Chambliss continued his independent law practice until 1911, when he joined a Chattanooga law firm. From 1917 to 1918, he served as a special judge on the Tennessee Court of Civil Appeals.

In 1919, Chambliss again became mayor of Chattanooga. In 1923, he was re-elected for a second four-year term. He only served until October of that year, having been appointed as an associate justice of the Tennessee Supreme Court on September 22 to replace Nathan L. Bachman. Chambliss wrote the sole dissenting opinion when the Court upheld the state law on which the 1925 Scopes trial was based.

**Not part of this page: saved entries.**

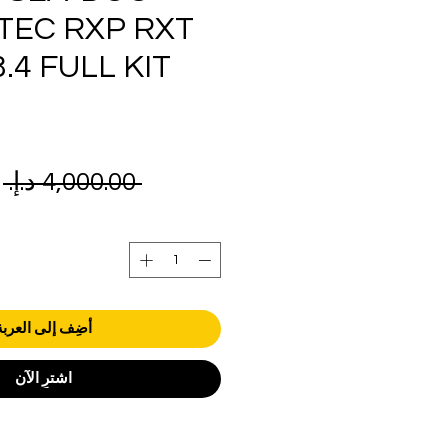
TEC RXP RXT
.4 FULL KIT
ر
 ‏4,000.00 د.إ.‏ 
ي
أضِف إلى العربة
اشترِ الآن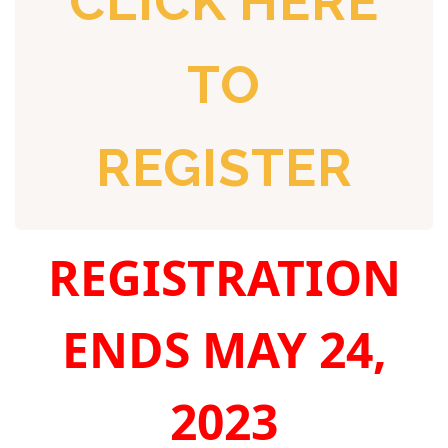
CLICK HERE
TO
REGISTER
REGISTRATION
ENDS MAY 24,
2023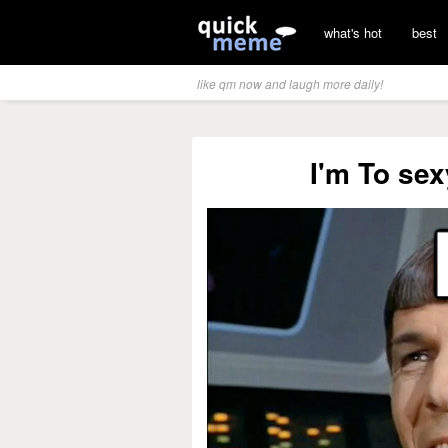
what's hot
best
like qm now and laugh more daily!
I'm To sex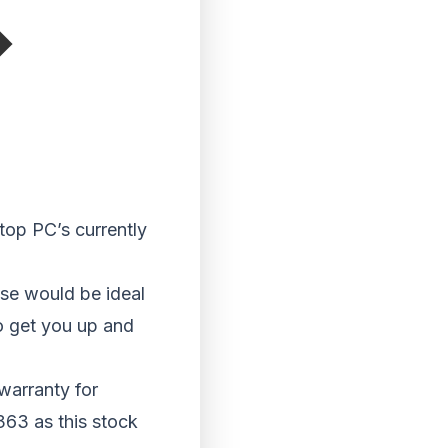
top PC’s currently
ese would be ideal
o get you up and
warranty for
363 as this stock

In 1946, he gave $30,000 to build the Alexander W. Chambliss Home in Chattanooga. Judge Chambliss was also a Freemason.

On February 3, 1947, Chambliss was elected chief justice of the Tennessee Supreme Court after the death of Grafton Green. Later that same year, he was injured in an automobile accident near Chattanooga on August 1. Chambliss went to Florida to recuperate and died in Jacksonville on September 30. In October, Hamilton S. Burnett was appointed to succeed him on the Court and Associate Justice A. B. Neil was elected to succeed him as chief justice.

== Personal ==
Chambliss married Lillian Carter Nelson in Brownsville on April 26, 1886. They had a son and a daughter. Their daughter married Samuel E. Whitaker.

After his first wife's death, Chambliss married Agnes Shalliday in Nantucket, Massachusetts, on July 29, 1933.